▶ EXERCISE GOAL:
Provide again, from the entries below, every line from the one containing "ΑΚΑΔΗΜΙΕΣ (1007, 854)" through the one containing "ΓΥΝΑΙΚΕΣ (999, 1033)", exactly as written, and no other line.

▶ AVAILABLE DATA:
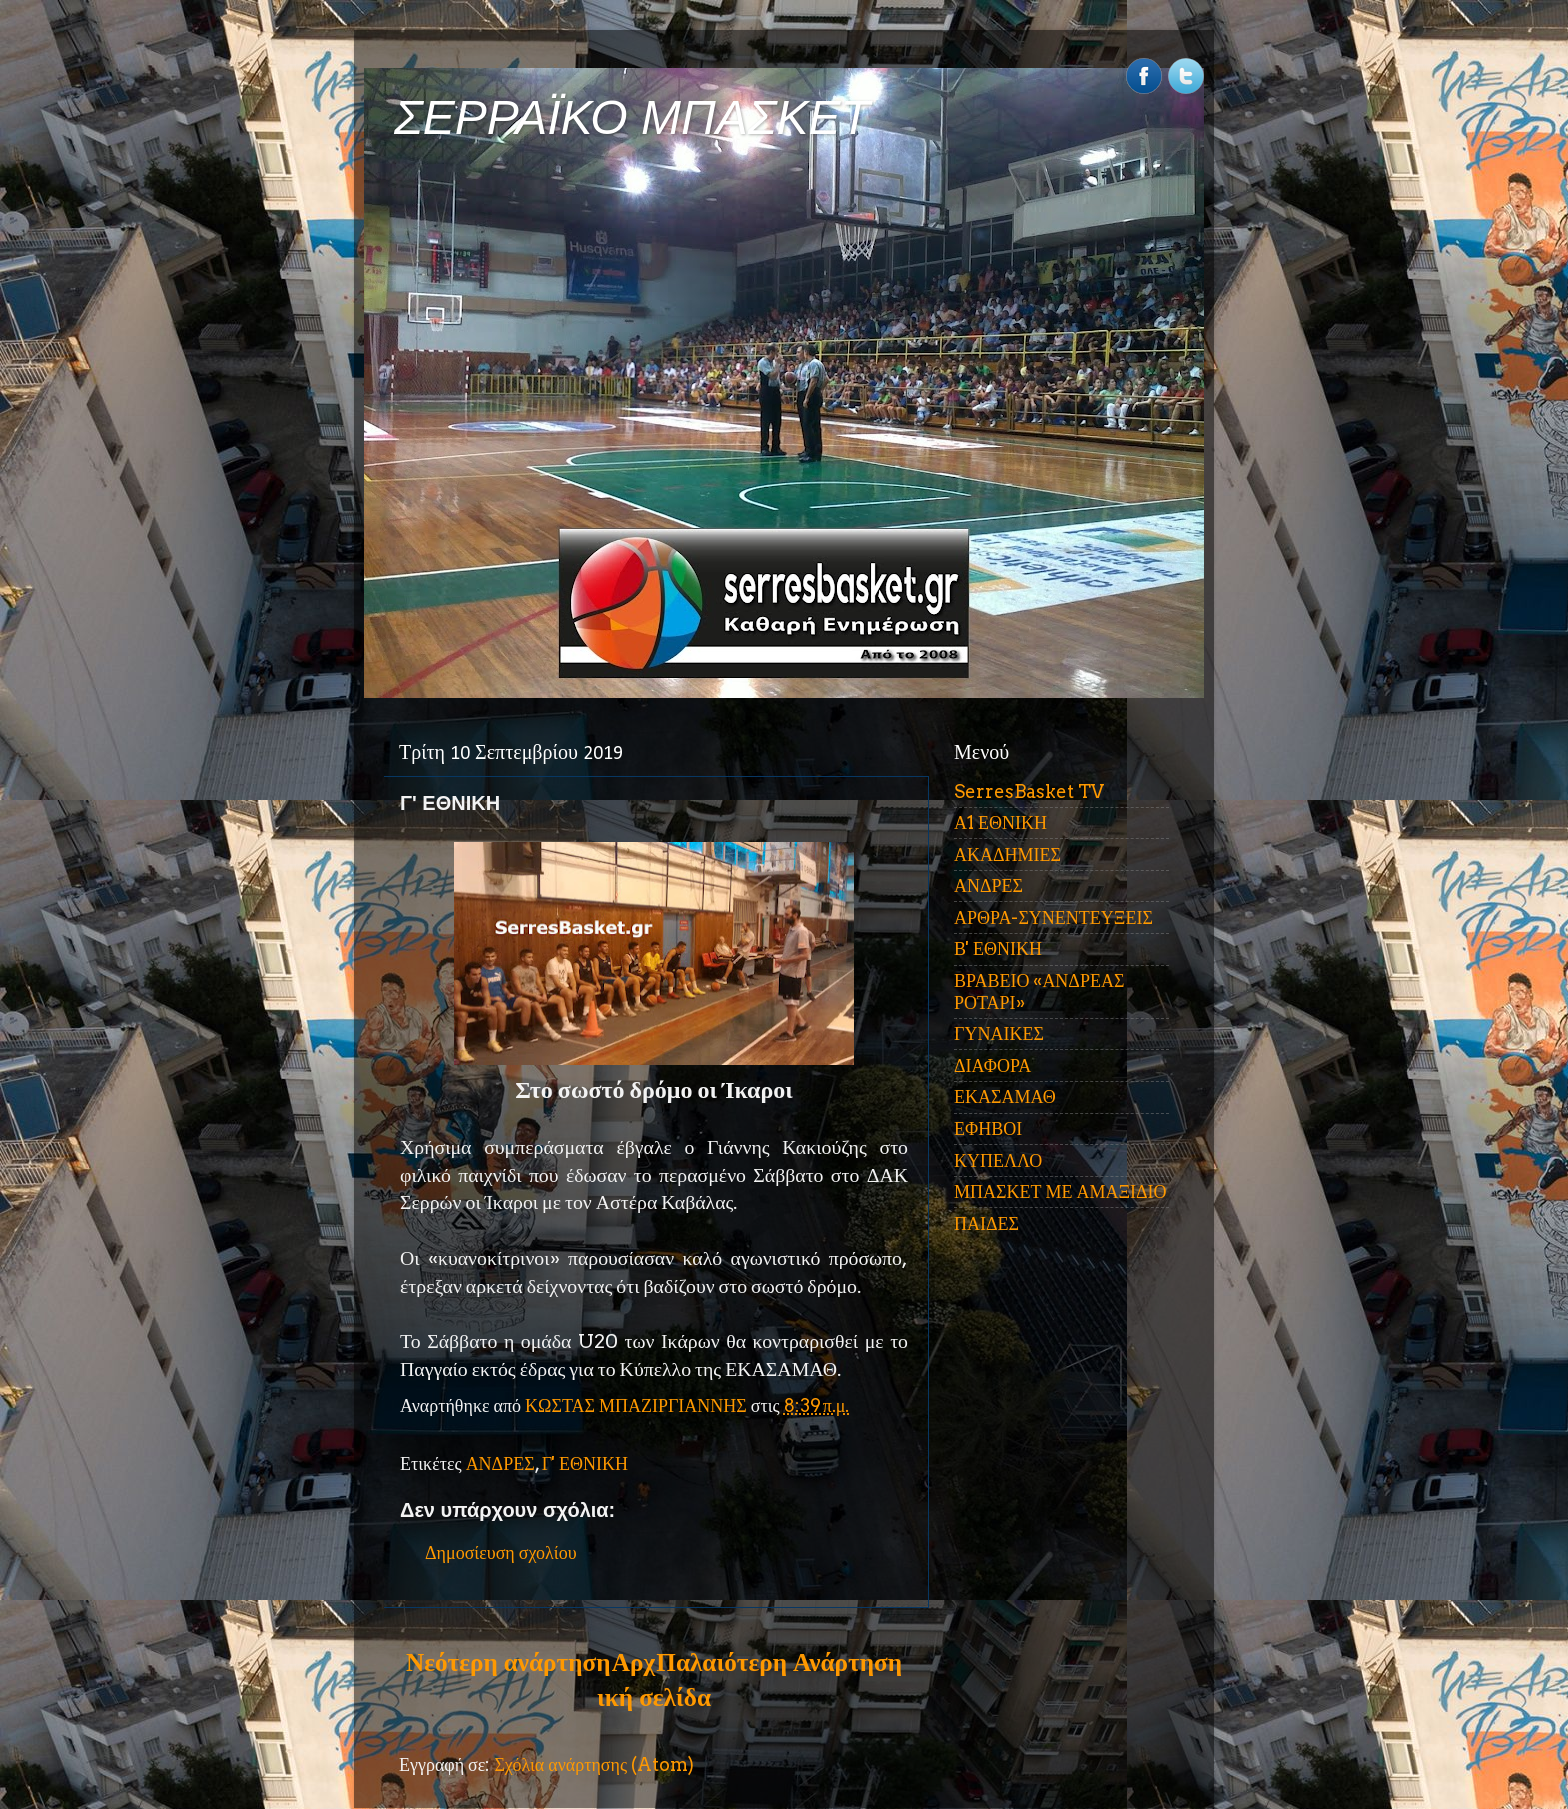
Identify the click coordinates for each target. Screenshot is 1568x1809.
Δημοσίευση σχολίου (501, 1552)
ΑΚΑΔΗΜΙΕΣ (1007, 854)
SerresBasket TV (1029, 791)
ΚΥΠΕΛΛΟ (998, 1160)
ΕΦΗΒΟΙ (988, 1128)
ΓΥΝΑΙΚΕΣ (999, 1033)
* * *
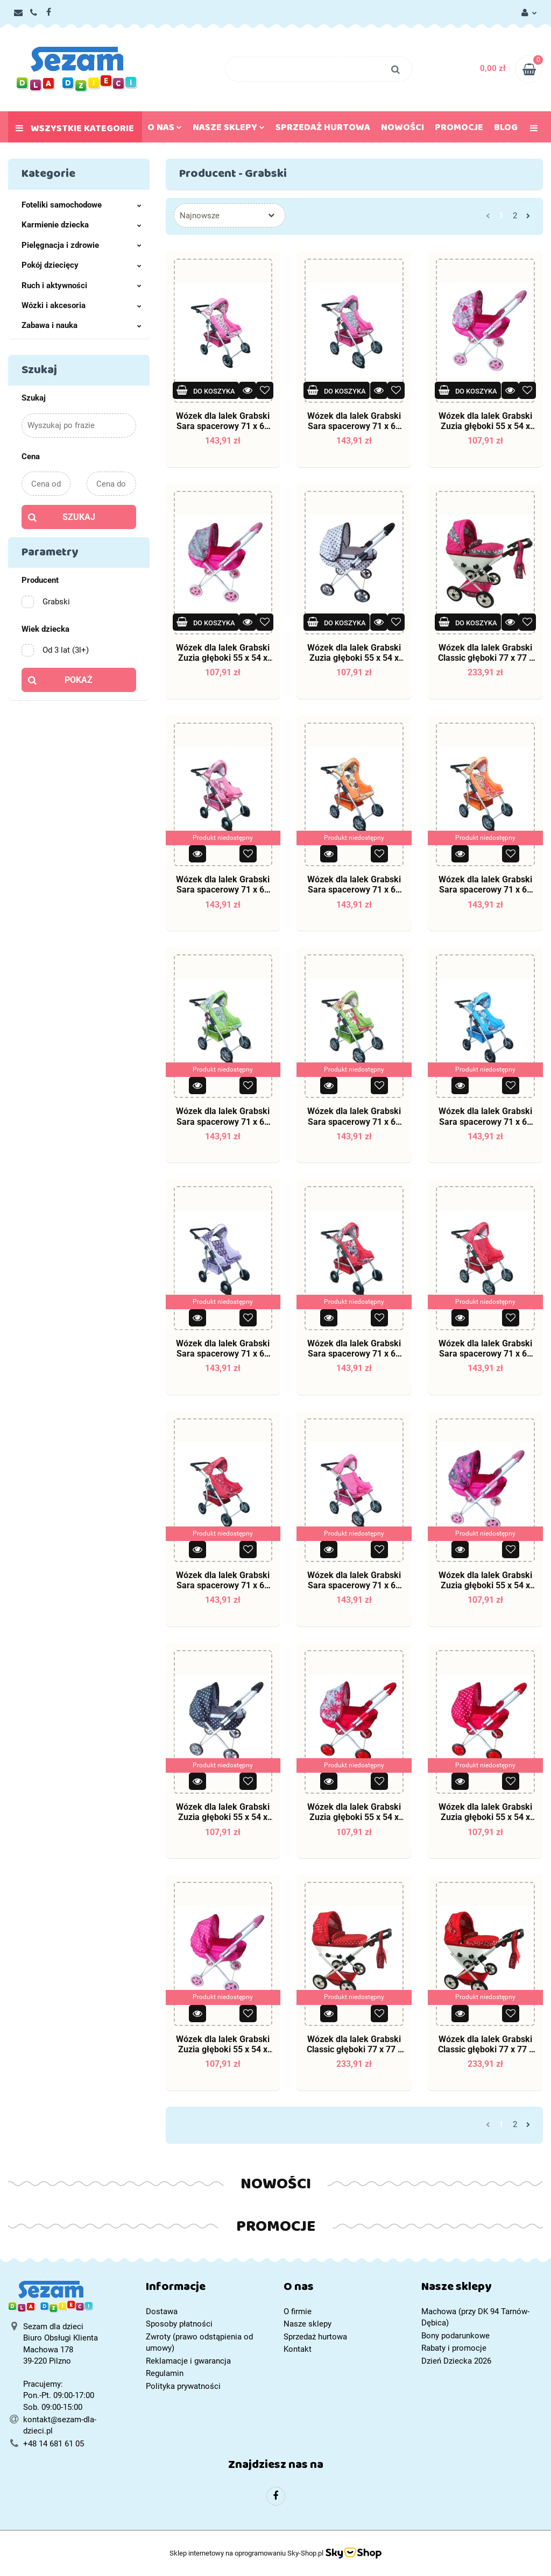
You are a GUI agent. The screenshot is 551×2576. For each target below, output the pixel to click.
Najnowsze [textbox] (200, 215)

▶ RESPONSE:
ΑΚΑΔΗΜΙΕΣ (1007, 854)
SerresBasket TV (1029, 791)
ΚΥΠΕΛΛΟ (998, 1160)
ΕΦΗΒΟΙ (988, 1128)
ΓΥΝΑΙΚΕΣ (999, 1033)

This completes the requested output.